The being told you are abandoning God's last-day message is one of the most painful dimensions of this transition. Your family isn't trying to hurt you. They're operating from the same framework you were given, one that tells them your soul is at stake. Their fear is real, even when their response is harmful.
Information is a form of power in this process, and much of the information you need isn't available from inside the Adventist Church. Seek out people who have navigated similar transitions. The experience of leaving the Adventist Church has been documented extensively by others, and their insights can save you from unnecessary pain and costly mistakes. It's okay if this takes longer than you thought it would.
What Gets to Stay?
Not everything from your faith needs to go. The compassion, the discipline of reflection, the capacity for community, the familiarity with sitting in silence, these may have been cultivated inside a tradition you're leaving, but they belong to you. The work of rebuilding includes a careful inventory: what was given to me, what did I make mine, and what do I want to carry forward?
The Adventist world taught you that remnant church identity was who you are, not just what you believe. When that identity cracks, you're not just revising a theological position. You're losing a self-concept that organized everything from your daily routine to your deepest relationships.
The systems your faith community provided, social support, moral guidance, community events, life milestones, were comprehensive. Replacing them requires building multiple new systems, not finding a single replacement. Think of it less like switching churches and more like designing a new operating system for your social and moral life, one feature at a time. You're allowed to grieve something other people don't understand as a loss.
Building Something That's Actually Yours
What you're navigating right now is genuinely significant, and it deserves to be taken seriously, by you and by the people around you. This isn't a phase, a rebellion, or a crisis to be managed. It's a fundamental shift in how you understand yourself and the world, and that kind of shift takes time, support, and patience.

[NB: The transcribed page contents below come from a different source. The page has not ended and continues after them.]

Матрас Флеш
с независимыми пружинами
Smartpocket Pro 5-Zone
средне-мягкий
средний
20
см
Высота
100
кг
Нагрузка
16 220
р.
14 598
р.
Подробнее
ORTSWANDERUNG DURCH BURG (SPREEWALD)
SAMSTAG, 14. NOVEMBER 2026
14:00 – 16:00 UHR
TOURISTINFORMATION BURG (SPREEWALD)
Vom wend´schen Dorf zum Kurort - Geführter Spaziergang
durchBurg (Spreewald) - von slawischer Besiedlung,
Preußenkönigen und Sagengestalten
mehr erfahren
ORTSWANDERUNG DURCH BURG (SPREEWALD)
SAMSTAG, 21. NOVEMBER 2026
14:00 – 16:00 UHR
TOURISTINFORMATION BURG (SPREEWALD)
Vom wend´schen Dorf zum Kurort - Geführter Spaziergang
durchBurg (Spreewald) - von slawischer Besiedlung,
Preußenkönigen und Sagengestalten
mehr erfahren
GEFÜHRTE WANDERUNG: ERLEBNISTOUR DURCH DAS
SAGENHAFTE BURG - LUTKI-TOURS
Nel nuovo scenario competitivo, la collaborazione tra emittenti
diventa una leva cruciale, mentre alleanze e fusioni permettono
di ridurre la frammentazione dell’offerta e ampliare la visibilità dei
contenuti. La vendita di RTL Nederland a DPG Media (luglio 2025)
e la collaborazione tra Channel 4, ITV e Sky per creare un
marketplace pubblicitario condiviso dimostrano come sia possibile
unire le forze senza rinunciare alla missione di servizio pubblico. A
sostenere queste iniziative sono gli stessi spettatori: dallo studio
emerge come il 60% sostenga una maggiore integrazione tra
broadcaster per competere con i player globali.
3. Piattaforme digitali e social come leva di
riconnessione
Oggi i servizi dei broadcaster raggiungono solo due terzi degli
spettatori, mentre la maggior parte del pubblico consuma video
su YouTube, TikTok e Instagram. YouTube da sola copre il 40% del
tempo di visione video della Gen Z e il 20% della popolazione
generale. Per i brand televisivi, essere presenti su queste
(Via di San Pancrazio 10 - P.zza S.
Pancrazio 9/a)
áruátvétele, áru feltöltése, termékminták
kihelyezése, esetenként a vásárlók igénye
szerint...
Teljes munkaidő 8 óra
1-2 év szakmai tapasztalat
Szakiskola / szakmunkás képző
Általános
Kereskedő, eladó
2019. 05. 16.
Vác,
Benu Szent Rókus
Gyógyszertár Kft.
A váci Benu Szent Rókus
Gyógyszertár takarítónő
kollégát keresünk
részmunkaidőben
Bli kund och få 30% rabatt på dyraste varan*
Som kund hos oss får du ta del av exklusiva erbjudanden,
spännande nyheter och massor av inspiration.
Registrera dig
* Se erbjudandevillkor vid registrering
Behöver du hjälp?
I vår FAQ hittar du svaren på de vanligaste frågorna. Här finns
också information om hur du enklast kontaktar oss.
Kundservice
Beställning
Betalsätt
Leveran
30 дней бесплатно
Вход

What makes this particular to the Adventist Church is the totality of what's involved. This isn't just a change in Sunday morning plans. The church family organized your social life, your moral framework, your sense of where you stand in the universe, and often your closest relationships. When you question one piece, the rest trembles.
One of the most practical things you can do right now is separate what's urgent from what's important. The pressure to have everything figured out immediately, your beliefs, your relationships, your identity, your future, is overwhelming and unnecessary. Most people navigate this one decision at a time, and that approach isn't just acceptable. It's wise. It's okay to not have this figured out.
You Don't Have to Navigate This Alone
If the weight of everything you're carrying right now feels like too much for one person, that feeling is telling you something worth listening to. You were never meant to navigate this alone, even though the nature of this transition often strips away the very support systems you'd normally rely on.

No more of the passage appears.